Note that you need to specify all features that you want in one statement when using uv sync, i.e. if you want both NKI and testing support, you must run uv sync --extra nki --extra test. The below statements are wrong and will remove the NKI install when installing test packages:

uv sync --extra nki # NKI support but no testing
uv sync --extra test # tests but no NKI support

Testing

  • To run core Triton-viz tests, run pytest tests/.
  • (if NKI installed) To run NKI-specific tests, run pytest tests/ -m nki.
  • To run all tests (Triton + NKI), run pytest tests/ -m "".
  • To run visualizer web UI tests, run npm run test:frontend.

Working with Examples

Run an example directly with Python:

python examples/visualizer/matmul.py

Use the decorator API when writing or modifying a Triton kernel:

import triton
import triton.language as tl
import triton_viz


@triton_viz.trace("sanitizer")  # also supports "tracer" and "profiler"
@triton.jit
def kernel(x_ptr, out_ptr, BLOCK: tl.constexpr):
    offsets = tl.arange(0, BLOCK)
    values = tl.load(x_ptr + offsets)
    tl.store(out_ptr + offsets, values)

Use the CLI wrappers to run an existing Python script without editing it. These wrappers patch plain @triton.jit kernels, so use them with scripts that do not already apply @triton_viz.trace(...).
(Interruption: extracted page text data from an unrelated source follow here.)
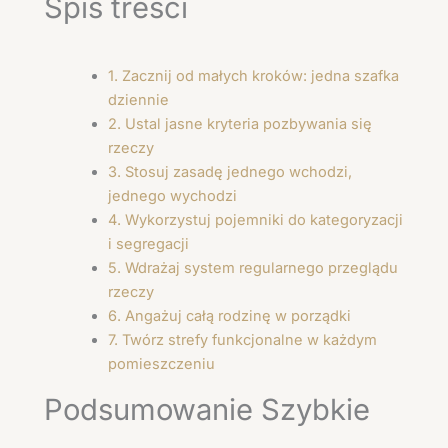
Spis treści
1. Zacznij od małych kroków: jedna szafka
dziennie
2. Ustal jasne kryteria pozbywania się
rzeczy
3. Stosuj zasadę jednego wchodzi,
jednego wychodzi
4. Wykorzystuj pojemniki do kategoryzacji
i segregacji
5. Wdrażaj system regularnego przeglądu
rzeczy
6. Angażuj całą rodzinę w porządki
7. Twórz strefy funkcjonalne w każdym
pomieszczeniu
Podsumowanie Szybkie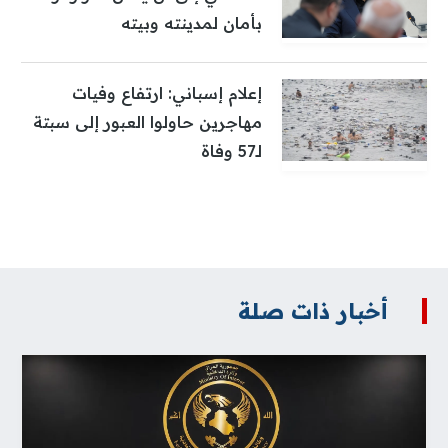
بأمان لمدينته وبيته
إعلام إسباني: ارتفاع وفيات
مهاجرين حاولوا العبور إلى سبتة
لـ57 وفاة
أخبار ذات صلة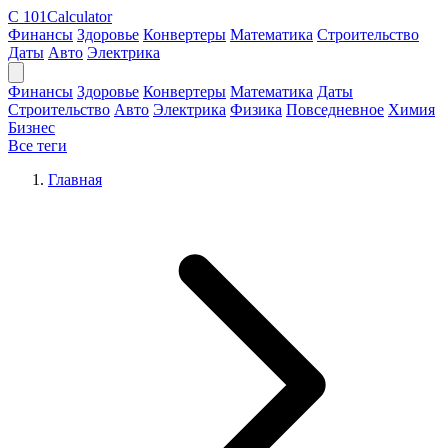
C
101Calculator
Финансы
Здоровье
Конвертеры
Математика
Строительство
Даты
Авто
Электрика
Финансы
Здоровье
Конвертеры
Математика
Даты
Строительство
Авто
Электрика
Физика
Повседневное
Химия
Бизнес
Все теги
Главная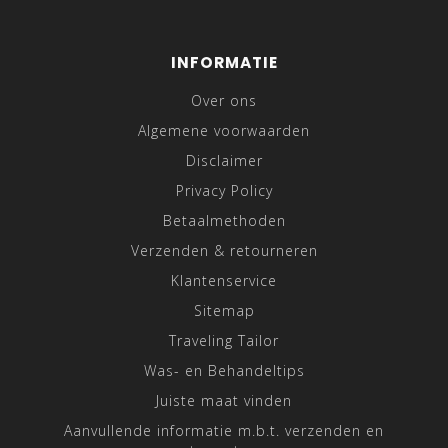
INFORMATIE
Over ons
Algemene voorwaarden
Disclaimer
Privacy Policy
Betaalmethoden
Verzenden & retourneren
Klantenservice
Sitemap
Traveling Tailor
Was- en Behandeltips
Juiste maat vinden
Aanvullende informatie m.b.t. verzenden en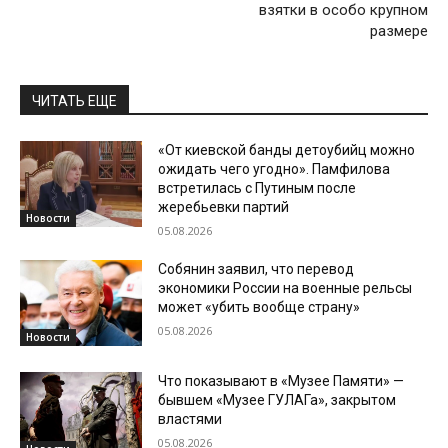
взятки в особо крупном
размере
ЧИТАТЬ ЕЩЕ
«От киевской банды детоубийц можно
ожидать чего угодно». Памфилова
встретилась с Путиным после
жеребьевки партий
Новости
05.08.2026
Собянин заявил, что перевод
экономики России на военные рельсы
может «убить вообще страну»
05.08.2026
Новости
Что показывают в «Музее Памяти» —
бывшем «Музее ГУЛАГа», закрытом
властями
05.08.2026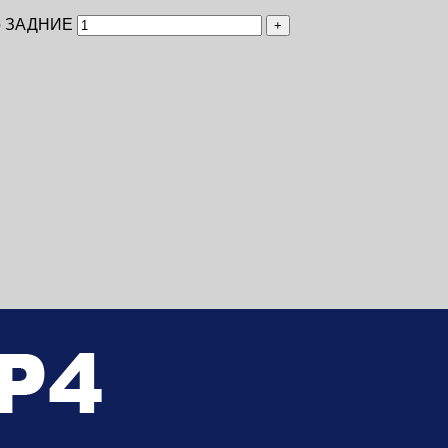
ер ЗАДНИЕ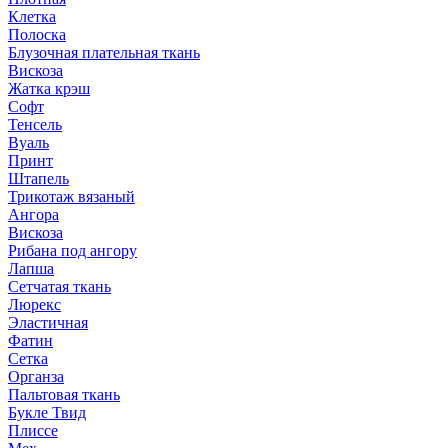
Клетка
Полоска
Блузочная плательная ткань
Вискоза
Жатка крэш
Софт
Тенсель
Вуаль
Принт
Штапель
Трикотаж вязаный
Ангора
Вискоза
Рибана под ангору
Лапша
Сетчатая ткань
Люрекс
Эластичная
Фатин
Сетка
Органза
Пальтовая ткань
Букле Твид
Плиссе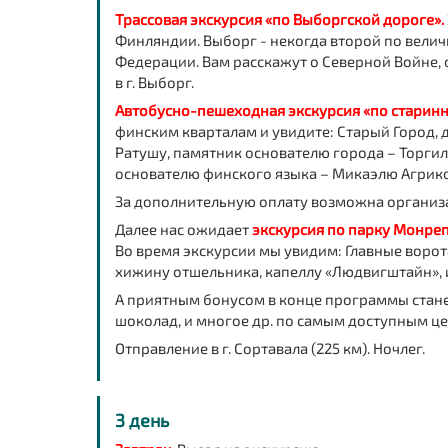
Трассовая экскурсия «по Выборгской дороге».
Финляндии.
Выборг - некогда второй по вели
Федерации. Вам расскажут о Северной Войне, 
в г. Выборг.
Автобусно-пешеходная экскурсия «по старин
финским кварталам и увидите: Старый Город, 
Ратушу, памятник основателю города – Торгил
основателю финского языка – Микаэлю Агрико
За дополнительную оплату возможна организ
Далее нас ожидает
экскурсия по парку Монре
Во время экскурсии мы увидим: Главные ворот
хижину отшельника, капеллу «Людвигштайн», 
А приятным бонусом в конце программы станет
шоколад, и многое др. по самым доступным ц
Отправление в г. Сортавала (225 км).
Ночлег.
3 день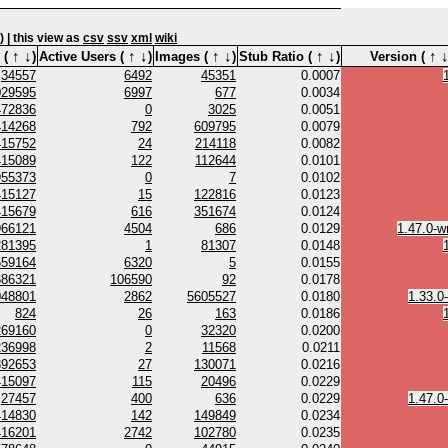
 | this view as
csv
ssv
xml
wiki
↑
↓
↑
↓
↑
↓
↑
↓
↑
 (
)
Active Users (
)
Images (
)
Stub Ratio (
)
Version (
34557
6492
45351
0.0007
029595
6997
677
0.0034
472836
0
3025
0.0051
414268
792
609795
0.0079
415752
24
214118
0.0082
415089
122
112644
0.0101
955373
0
7
0.0102
415127
15
122816
0.0123
415679
616
351674
0.0124
966121
4504
686
0.0129
1.47.0-w
281395
1
81307
0.0148
659164
6320
5
0.0155
686321
106590
92
0.0178
048801
2862
5605527
0.0180
1.33.0
824
26
163
0.0186
269160
0
32320
0.0200
236998
2
11568
0.0211
392653
27
130071
0.0216
415097
115
20496
0.0229
27457
400
636
0.0229
1.47.0
414830
142
149849
0.0234
416201
2742
102780
0.0235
triton-sanitizer examples/sanitizer/oob_cli.py
triton-profiler examples/profiler/load_store_cli.py
triton-visualizer trace.tvz

For visualizer workflows, save a trace and launch the UI from Python:

import triton_viz

triton_viz.save("trace.tvz")
triton_viz.launch()

DSL Frontends

Triton is the default DSL frontend. NKI support is optional and selected with the frontend argument:

triton_viz.trace("tracer")  # Triton
triton_viz.trace("tracer", frontend="nki")  # NKI
triton_viz.trace("tracer", frontend="nki_beta2")  # NKI Beta 2

The runtime integration code lives under triton_viz/core/frontend/. NKI simulation runtimes live under triton_viz/core/simulation/.

Analysis Clients

Analyze kernels across visualization, profiling, and sanitization with a single line of code.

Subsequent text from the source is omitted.